Meskipun para pelajar saat ini tidak menghadapi rancangan undang-undang tersebut, mereka menyaksikan perang yang terjadi secara real-time melalui ponsel mereka, kata Christianna Leahy, mantan anggota dewan Amnesty International dan profesor di McDaniel College di Maryland.

“Melalui Instagram, Tik Tok, media sosial mereka mendapatkan gambar setiap hari,” katanya. "Ini ada di telepon semua orang 24 jam sehari."

KONVENSI YANG LUAR BIASA LAINNYA
Perpecahan mungkin akan memuncak pada Konvensi Nasional Partai Demokrat di Chicago pada bulan Agustus.

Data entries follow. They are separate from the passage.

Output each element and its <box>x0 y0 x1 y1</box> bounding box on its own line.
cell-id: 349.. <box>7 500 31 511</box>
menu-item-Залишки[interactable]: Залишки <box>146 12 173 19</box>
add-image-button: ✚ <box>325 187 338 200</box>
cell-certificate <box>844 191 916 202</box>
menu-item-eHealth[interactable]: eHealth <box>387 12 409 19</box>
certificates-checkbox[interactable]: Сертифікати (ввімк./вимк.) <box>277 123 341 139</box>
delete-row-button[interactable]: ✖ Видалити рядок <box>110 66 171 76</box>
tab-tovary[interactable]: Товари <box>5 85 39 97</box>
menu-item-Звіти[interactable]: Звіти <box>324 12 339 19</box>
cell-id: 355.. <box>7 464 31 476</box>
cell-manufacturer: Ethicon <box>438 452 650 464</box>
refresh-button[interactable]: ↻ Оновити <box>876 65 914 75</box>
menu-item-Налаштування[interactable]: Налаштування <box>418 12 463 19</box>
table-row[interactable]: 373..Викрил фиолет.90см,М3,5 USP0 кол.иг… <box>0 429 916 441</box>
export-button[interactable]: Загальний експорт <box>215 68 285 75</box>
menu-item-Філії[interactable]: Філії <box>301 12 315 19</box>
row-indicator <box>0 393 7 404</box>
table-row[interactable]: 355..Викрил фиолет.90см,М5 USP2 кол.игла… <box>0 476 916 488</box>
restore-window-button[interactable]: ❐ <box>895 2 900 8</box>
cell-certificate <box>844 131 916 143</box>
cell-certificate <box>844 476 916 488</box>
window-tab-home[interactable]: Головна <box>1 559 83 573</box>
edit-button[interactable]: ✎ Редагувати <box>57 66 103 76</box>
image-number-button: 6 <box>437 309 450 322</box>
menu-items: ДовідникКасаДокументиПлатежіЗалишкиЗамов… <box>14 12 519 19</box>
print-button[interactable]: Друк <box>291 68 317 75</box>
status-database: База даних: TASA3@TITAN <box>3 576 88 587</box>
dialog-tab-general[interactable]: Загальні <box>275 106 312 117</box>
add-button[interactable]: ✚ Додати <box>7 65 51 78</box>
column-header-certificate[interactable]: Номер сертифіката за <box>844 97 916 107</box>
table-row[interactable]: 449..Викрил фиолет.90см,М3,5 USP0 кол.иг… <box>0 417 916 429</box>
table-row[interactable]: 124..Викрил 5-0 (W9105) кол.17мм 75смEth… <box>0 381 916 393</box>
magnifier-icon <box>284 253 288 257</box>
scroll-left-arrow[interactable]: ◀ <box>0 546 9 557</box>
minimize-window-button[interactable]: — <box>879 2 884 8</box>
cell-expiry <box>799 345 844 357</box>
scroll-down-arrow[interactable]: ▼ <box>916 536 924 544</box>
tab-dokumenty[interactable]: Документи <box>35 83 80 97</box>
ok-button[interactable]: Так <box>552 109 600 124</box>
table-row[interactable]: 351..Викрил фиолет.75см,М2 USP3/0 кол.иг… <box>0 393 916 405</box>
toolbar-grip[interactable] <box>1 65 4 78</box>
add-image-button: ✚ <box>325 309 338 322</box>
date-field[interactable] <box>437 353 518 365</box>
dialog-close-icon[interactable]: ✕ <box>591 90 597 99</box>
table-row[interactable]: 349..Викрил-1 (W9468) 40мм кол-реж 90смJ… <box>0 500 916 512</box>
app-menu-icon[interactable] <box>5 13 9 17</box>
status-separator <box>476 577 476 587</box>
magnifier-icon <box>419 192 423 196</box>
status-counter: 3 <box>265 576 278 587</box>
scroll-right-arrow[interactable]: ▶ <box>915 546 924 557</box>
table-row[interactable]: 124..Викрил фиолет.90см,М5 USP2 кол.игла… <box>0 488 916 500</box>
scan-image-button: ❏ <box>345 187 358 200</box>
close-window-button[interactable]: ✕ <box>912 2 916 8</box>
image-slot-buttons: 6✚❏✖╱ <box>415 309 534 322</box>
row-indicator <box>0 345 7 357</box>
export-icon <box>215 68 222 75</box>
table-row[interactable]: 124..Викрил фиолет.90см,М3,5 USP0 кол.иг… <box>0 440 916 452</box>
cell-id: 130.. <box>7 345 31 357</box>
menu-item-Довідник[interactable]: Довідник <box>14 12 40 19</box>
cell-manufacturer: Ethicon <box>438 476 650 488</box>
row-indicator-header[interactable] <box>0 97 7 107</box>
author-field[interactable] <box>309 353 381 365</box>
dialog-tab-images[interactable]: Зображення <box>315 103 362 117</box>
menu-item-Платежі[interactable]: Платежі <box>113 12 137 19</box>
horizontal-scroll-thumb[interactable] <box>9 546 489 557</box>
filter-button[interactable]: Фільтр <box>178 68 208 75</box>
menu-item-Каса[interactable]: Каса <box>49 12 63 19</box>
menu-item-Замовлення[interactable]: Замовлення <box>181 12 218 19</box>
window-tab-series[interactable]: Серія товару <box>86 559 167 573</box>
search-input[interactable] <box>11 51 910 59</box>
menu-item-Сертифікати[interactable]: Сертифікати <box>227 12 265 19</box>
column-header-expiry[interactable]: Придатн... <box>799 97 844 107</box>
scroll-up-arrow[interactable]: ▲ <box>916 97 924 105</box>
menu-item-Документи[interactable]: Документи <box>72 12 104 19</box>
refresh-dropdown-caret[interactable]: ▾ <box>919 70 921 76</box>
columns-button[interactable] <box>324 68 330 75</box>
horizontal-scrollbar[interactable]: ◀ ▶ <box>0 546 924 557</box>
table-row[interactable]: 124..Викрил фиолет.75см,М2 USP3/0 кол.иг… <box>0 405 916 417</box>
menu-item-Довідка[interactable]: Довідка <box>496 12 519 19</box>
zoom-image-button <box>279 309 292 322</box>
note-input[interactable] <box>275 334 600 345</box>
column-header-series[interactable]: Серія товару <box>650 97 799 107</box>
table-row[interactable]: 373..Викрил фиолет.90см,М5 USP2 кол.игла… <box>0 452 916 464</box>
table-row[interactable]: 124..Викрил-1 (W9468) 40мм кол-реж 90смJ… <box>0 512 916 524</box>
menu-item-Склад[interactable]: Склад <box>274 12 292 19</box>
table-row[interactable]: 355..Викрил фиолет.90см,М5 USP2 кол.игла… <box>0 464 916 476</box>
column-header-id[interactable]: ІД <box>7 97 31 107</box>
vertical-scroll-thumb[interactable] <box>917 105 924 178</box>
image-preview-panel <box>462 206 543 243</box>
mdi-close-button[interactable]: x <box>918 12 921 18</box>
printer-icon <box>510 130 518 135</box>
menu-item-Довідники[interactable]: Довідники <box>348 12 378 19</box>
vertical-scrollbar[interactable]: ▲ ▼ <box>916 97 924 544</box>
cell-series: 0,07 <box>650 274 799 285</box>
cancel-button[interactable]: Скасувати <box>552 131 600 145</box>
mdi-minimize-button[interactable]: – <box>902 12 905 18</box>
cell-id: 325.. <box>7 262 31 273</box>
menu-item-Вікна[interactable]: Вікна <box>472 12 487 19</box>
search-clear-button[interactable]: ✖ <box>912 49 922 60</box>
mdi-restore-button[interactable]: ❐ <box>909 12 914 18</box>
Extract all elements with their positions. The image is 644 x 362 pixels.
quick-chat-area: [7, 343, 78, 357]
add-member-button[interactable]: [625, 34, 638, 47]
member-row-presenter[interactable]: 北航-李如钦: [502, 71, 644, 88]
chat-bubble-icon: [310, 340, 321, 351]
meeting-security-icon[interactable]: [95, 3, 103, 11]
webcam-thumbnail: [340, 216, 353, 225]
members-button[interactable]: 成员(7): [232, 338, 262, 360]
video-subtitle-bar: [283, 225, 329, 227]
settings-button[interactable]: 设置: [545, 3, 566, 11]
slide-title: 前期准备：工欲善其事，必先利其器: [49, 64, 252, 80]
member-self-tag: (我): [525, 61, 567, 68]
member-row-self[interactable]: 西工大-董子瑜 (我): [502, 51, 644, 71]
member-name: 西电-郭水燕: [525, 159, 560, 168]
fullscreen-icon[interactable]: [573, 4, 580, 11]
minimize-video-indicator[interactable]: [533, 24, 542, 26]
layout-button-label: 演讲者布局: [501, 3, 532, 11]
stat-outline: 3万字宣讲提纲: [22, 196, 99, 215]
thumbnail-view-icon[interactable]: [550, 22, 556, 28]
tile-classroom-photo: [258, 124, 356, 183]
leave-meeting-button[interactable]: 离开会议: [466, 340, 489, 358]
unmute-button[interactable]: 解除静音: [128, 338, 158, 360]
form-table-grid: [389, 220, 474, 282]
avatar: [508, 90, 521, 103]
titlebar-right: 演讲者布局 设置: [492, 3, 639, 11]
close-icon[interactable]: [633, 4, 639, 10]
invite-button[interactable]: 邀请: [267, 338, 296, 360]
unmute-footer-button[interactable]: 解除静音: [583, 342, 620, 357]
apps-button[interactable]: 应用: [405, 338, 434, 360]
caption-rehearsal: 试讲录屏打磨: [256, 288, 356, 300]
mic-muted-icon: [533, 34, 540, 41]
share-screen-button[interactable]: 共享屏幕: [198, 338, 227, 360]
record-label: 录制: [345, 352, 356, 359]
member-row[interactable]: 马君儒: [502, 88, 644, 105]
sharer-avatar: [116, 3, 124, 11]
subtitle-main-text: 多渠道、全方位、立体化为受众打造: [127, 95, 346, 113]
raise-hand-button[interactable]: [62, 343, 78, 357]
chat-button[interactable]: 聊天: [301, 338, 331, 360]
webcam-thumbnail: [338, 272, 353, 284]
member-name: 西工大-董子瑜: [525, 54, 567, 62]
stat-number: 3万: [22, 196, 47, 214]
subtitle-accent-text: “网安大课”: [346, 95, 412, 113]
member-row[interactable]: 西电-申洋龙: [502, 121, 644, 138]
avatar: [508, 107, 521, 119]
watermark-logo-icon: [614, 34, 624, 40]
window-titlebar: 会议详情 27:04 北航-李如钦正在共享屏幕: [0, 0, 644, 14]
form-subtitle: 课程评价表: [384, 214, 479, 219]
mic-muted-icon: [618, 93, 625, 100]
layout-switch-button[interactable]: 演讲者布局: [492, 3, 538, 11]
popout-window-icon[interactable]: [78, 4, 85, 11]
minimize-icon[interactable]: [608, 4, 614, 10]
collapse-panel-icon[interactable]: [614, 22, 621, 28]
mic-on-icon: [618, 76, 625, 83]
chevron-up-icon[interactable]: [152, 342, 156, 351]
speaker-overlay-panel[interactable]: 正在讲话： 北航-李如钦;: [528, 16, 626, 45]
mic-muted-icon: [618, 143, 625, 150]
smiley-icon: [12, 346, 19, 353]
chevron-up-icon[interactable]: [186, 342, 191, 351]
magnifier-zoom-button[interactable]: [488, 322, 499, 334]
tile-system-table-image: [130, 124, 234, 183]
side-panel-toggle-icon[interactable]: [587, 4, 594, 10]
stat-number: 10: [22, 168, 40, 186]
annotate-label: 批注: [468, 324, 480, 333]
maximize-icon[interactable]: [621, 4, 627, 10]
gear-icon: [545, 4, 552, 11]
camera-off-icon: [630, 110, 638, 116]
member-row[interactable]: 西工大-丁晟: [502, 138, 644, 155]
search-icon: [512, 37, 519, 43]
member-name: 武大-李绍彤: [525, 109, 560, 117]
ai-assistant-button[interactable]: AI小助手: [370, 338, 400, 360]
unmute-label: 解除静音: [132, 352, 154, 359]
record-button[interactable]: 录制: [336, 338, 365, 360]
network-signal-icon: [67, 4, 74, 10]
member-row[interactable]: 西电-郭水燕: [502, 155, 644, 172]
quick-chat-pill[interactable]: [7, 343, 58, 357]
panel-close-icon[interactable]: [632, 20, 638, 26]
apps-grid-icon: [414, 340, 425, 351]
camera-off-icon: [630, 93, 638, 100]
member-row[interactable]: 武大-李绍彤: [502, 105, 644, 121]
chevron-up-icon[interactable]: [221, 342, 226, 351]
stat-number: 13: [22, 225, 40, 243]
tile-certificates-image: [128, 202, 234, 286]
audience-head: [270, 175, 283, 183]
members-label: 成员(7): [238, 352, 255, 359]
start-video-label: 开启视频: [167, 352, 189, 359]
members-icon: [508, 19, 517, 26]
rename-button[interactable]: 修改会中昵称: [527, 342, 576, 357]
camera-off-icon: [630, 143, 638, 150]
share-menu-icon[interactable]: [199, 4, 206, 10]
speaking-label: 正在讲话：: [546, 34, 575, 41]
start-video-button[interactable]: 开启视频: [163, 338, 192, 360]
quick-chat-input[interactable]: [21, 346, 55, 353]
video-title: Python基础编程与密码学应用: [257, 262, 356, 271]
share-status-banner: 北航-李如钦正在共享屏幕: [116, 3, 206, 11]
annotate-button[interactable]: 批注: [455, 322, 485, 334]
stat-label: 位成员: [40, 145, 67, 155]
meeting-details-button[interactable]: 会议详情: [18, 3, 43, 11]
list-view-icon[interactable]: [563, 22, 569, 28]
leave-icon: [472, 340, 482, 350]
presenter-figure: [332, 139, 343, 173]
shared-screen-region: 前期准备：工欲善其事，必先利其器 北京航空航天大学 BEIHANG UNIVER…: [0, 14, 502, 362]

Namun peluang untuk menantang Biden dalam acara tersebut akan lebih kecil dibandingkan pada tahun 1968, kata Zogby.

“Partai tersebut sudah tidak ada lagi, seperti yang terjadi pada tahun 1968 ketika ada perbedaan pendapat internal di dalam partai,” katanya, sambil menekankan bahwa Biden telah mengunci nominasi dan tidak ada kandidat lain yang memiliki kesempatan untuk muncul selama pertarungan di lantai konvensi.

Perbedaan penting lainnya tahun ini: Konvensi `68 terjadi hanya beberapa bulan setelah pembunuhan pemimpin hak-hak sipil Martin Luther King dan calon presiden terkemuka dari Partai Demokrat Robert F. Kennedy, yang mengguncang negara yang sudah terpecah belah akibat Perang Vietnam dan revolusi sosial.

Gubernur Illinois J.B. Pritzker dan lembaga penegak hukum setempat bersiap untuk melakukan protes.

“Tidak ada tempat di Amerika Serikat di mana DNC akan mengadakan konvensi yang tidak akan dipenuhi oleh basis mereka dan rasa frustrasi dari basis mereka serta keinginan untuk melihat prioritas mereka tercermin dalam platform Demokrat,” kata Nsé Ufot, pendiri New South Super PAC.
"Kamu tidak bisa bersembunyi, sayang."